Client Credentials Flow

With the Client Credentials grant type, applications request access tokens directly without any user intervention. It authenticates the application using its client ID and secret. This is typically used in Machine-to-Machine applications.

You must use Client Secret Basic when handling client secrets in the HTTP request for the access token.You will need to encode the Client ID with a Descope Access Key. Then in the Authorization header, you'll need to take that string and append it after the word Basic.

The Client ID will be an encoded string tied to the specific Access Key that's generated. The Client Secret will be actual Access Key secret generated in the Console.

Client ID under Access Keys
Once you've put the <Client ID>:<Descope Access Key> (UDJQRDhI*********DBaQ2kwdzp:P2PD8H2*******00ZCi0w) together, you'll need to base64 encode the string to make something like this: UDJWSGFwODVOY1JJR***************jJRZERzTGM3TTZjUmwyNTB5SXBHeVc=.

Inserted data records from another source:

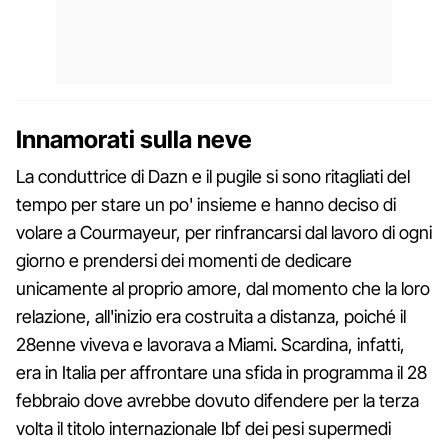
Innamorati sulla neve
La conduttrice di Dazn e il pugile si sono ritagliati del
tempo per stare un po' insieme e hanno deciso di
volare a Courmayeur, per rinfrancarsi dal lavoro di ogni
giorno e prendersi dei momenti de dedicare
unicamente al proprio amore, dal momento che la loro
relazione, all'inizio era costruita a distanza, poiché il
28enne viveva e lavorava a Miami. Scardina, infatti,
era in Italia per affrontare una sfida in programma il 28
febbraio dove avrebbe dovuto difendere per la terza
volta il titolo internazionale Ibf dei pesi supermedi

You can see this in the example given below:

curl -X POST \
https://api.descope.com/oauth2/v1/token \
-H 'Authorization: Basic UDJWSGFwODVOY1JJR***************jJRZERzTGM3TTZjUmwyNTB5SXBHeVc=' \
-d 'grant_type=client_credentials&scope=openid%20profile%20email%20phone'   

After making this POST request, you should be able to retrieve the necessary access token for your M2M connection.

If you wish to add custom claims to your JWT created with this Client Credentials flow, utilize our Access Key JWT Templates under your Project Settings.

Silent Authentication

Silent authentication is a process that allows applications to authenticate users without interactive login prompts, thereby providing a seamless user experience.

Silent auth leverages the user's existing login session to grant or renew access tokens without requiring the user to actively re-enter their credentials. It's typically implemented using an invisible iframe or a background HTTP request in web applications.

Use Cases for Silent Authentication

  • Single Page Applications (SPAs) - SPAs can refresh tokens without reloading the entire page or disrupting the user experience.
  • Maintaining User Sessions - Automatically renew user sessions in the background to avoid session timeouts.
  • Microservices Architecture - Seamless authentication across different microservices without prompting the user repeatedly.

How to Use Silent Authentication

If you're using the /authorize endpoint listed above, then all you'll need to do to attempt a silent auth request is include prompt=none as a parameter like this:

If you're looking for how you can alter the prompt parameter when signing in with other OAuth providers in your flow, you can visit this documentation.

Experimental Playground

To have a better understanding and practical experience with these endpoints, you can experiment with the OAuth Tools Collection. This platform provides a visual and interactive way to work with all the available OIDC endpoints. It's especially useful to see how the access_token and id_token are utilized across different requests.